Since you "cannot" ask the user of the application to look at the Task Manager, a custom Delphi function will do the trick:



uses PsAPI ...

//current memory size of the current process in bytes
function CurrentMemoryUsage: Cardinal;
var
pmc: TProcessMemoryCounters;
begin
pmc.cb := SizeOf(pmc) ;
if GetProcessMemoryInfo(GetCurrentProcess, @pmc, SizeOf(pmc)) then
Result := pmc.WorkingSetSize
else
RaiseLastOSError;
end;



To display the memory usage in KB, use:


ShowMessage(FormatFloat('Memory used: ,.# K', CurrentMemoryUsage / 1024)) ;



Note: The TProcessMemoryCounters record wraps up the Windows API PROCESS_MEMORY_COUNTERS structure.

Here's the meaning of the other fields:

  • PageFaultCount - the number of page faults.
  • PeakWorkingSetSize - the peak working set size, in bytes.
  • WorkingSetSize - the current working set size, in bytes.
  • QuotaPeakPagedPoolUsage - The peak paged pool usage, in bytes.
  • QuotaPagedPoolUsage - The current paged pool usage, in bytes.
  • QuotaPeakNonPagedPoolUsage - The peak nonpaged pool usage, in bytes.
  • QuotaNonPagedPoolUsage - The current nonpaged pool usage, in bytes.
  • PagefileUsage - The current space allocated for the pagefile, in bytes. Those pages may or may not be in memory.
  • PeakPagefileUsage - The peak space allocated for the pagefile, in bytes.

Memory in Task Manager

Here's a discussion on "Mem Usage" in Task Manager I've found on the groups (I think the original text was written by Peter Below):

Task manager does not show the actual memory usage of the program, it shows you its "working set", which is a rather imprecise measure of the programs actual memory use, since it includes address ranges that have been only reserved but not yet committed. Task manager also has no idea whatsoever about the internal memory management done by the program it watches.
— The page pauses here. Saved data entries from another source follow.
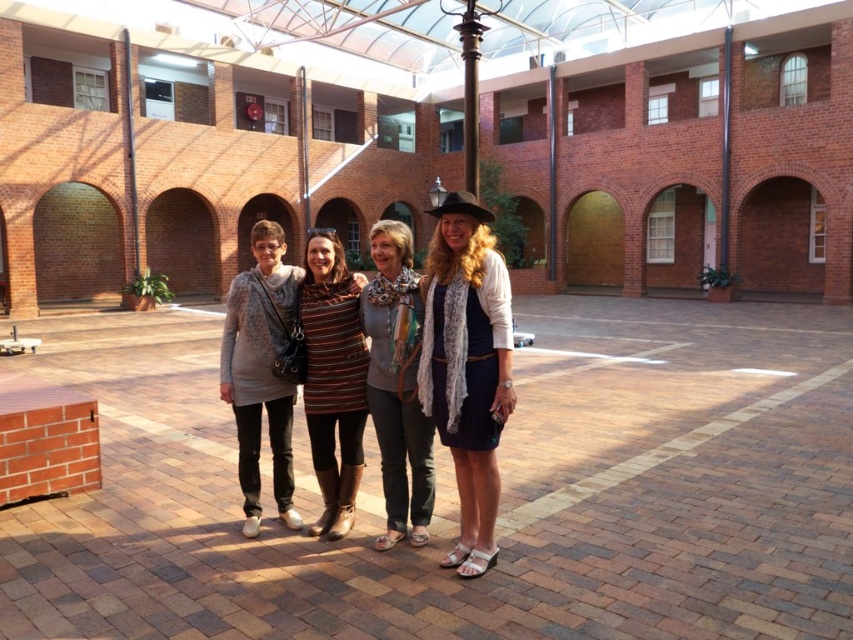 In the scene shown: You are a photographer trying to capture a photo of both the white lace dress at center and the striped fabric dress at center. Since you want to ensure both are in the frame, can you confirm if they are positioned side by side horizontally?

The white lace dress at center is to the right of the striped fabric dress at center, so they are positioned side by side horizontally.

You are a photographer standing in the courtyard and want to capture both the white lace dress at center and the striped fabric dress at center in the same frame. The minimum distance your camera can focus clearly on two objects is 24 inches. Can you include both dresses in the shot without moving closer?

The white lace dress at center is 26.25 inches from the striped fabric dress at center. Since the distance between them is greater than the camera minimum focus distance of 24 inches, the photographer can include both dresses in the shot without moving closer.

You are standing in the courtyard and want to place a small potted plant between the two points, point (463, 461) and point (334, 241). Since you want the plant to be as close as possible to the front of the scene, which point should you position it near?

You should position the potted plant near point (463, 461) because it is closer to the viewer than point (334, 241), making it appear closer to the front of the scene. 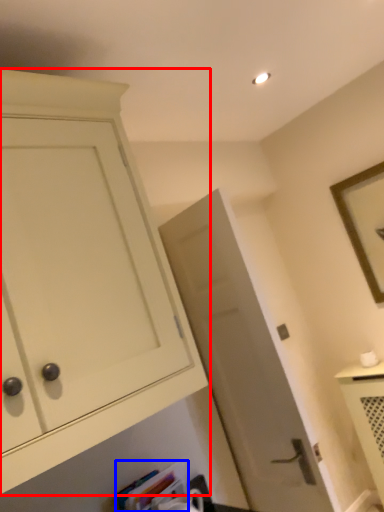 Question: Which object appears closest to the camera in this image, cabinetry (highlighted by a red box) or book (highlighted by a blue box)?

Choices:
 (A) cabinetry
 (B) book

Answer: (A)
Practically all languages used to write programs, quite independent of the operating sytem they are trageted for, offer their own internal memory management to the programmer. These memory managers usually allocate large blocks from the OS and then subdivide these blocks as needed to fulfil the codes requests for memory allocations. The blocks do not get returned to the OS pool until every single byte of the block has been returned to the memory manager, so task manager will count the block as used even if only a single byte of it is still in use by the program.